━━━ WORKING DATA

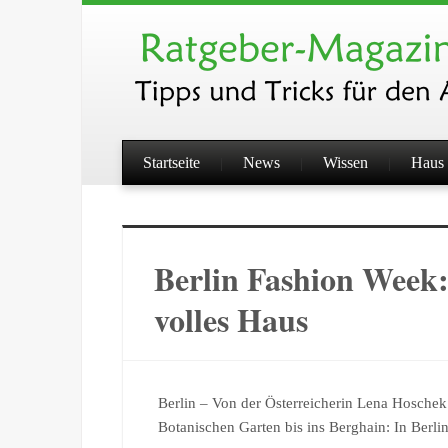
Startseite
News
Wissen
Haus 
Berlin Fashion Week
volles Haus
Berlin – Von der Österreicherin Lena Hosch
Botanischen Garten bis ins Berghain: In Berli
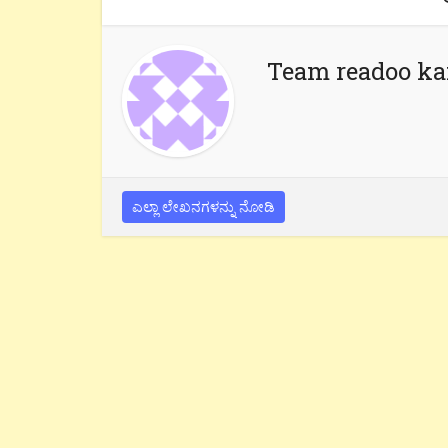
Team readoo k
ಎಲ್ಲಾ ಲೇಖನಗಳನ್ನು ನೋಡಿ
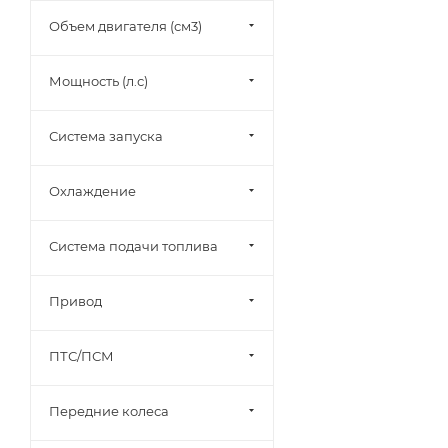
Объем двигателя (см3)
Мощность (л.с)
Система запуска
Охлаждение
Система подачи топлива
Привод
ПТС/ПСМ
Передние колеса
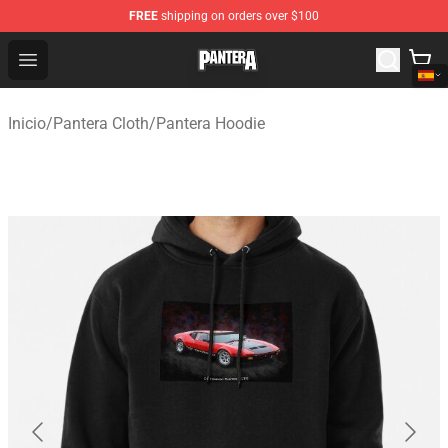
FREE
shipping on orders over $100
Pantera Store - Official Pantera Merchandise Shop
Open menu
Inicio
/
Pantera Cloth
/
Pantera Hoodie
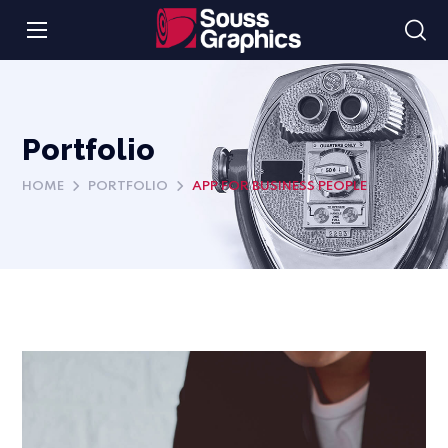
Portfolio
HOME
PORTFOLIO
APP FOR BUSINESS PEOPLE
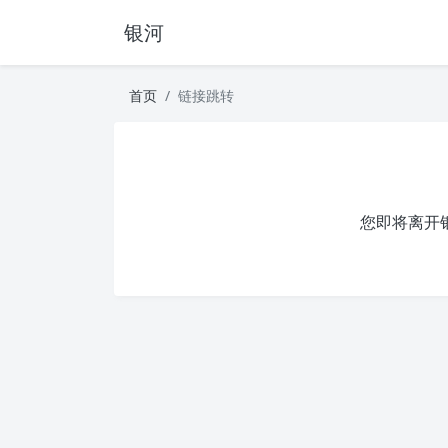
银河
首页
链接跳转
您即将离开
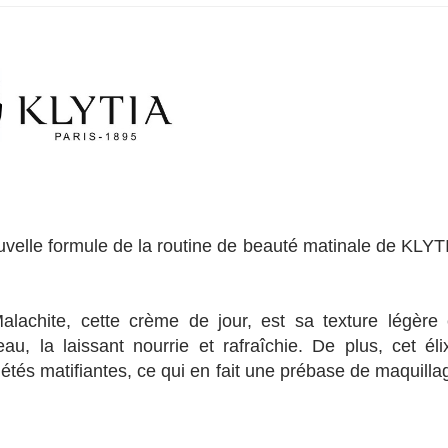
uvelle formule de la routine de beauté matinale de KLYT
 Malachite, cette crème de jour, est sa texture légère 
au, la laissant nourrie et rafraîchie. De plus, cet élix
iétés matifiantes, ce qui en fait une prébase de maquilla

━━━━━━

### YOUR INSTRUCTIONS
Your answer should be an exact copy of the records above, with no pictures in it.

### ANSWER AREA
Startseite
News
Wissen
Haus 
Berlin Fashion Week
volles Haus
Berlin – Von der Österreicherin Lena Hosch
Botanischen Garten bis ins Berghain: In Berli
Team readoo k
ಎಲ್ಲಾ ಲೇಖನಗಳನ್ನು ನೋಡಿ
Объем двигателя (см3)
Мощность (л.с)
Система запуска
Охлаждение
Система подачи топлива
Привод
ПТС/ПСМ
Передние колеса
FREE
shipping on orders over $100
Pantera Store - Official Pantera Merchandise Shop
Open menu
Inicio
/
Pantera Cloth
/
Pantera Hoodie
Portfolio
HOME
PORTFOLIO
APP FOR BUSINESS PEOPLE
银河
首页
链接跳转
您即将离开
uvelle formule de la routine de beauté matinale de KLYT
 Malachite, cette crème de jour, est sa texture légère 
au, la laissant nourrie et rafraîchie. De plus, cet élix
iétés matifiantes, ce qui en fait une prébase de maquilla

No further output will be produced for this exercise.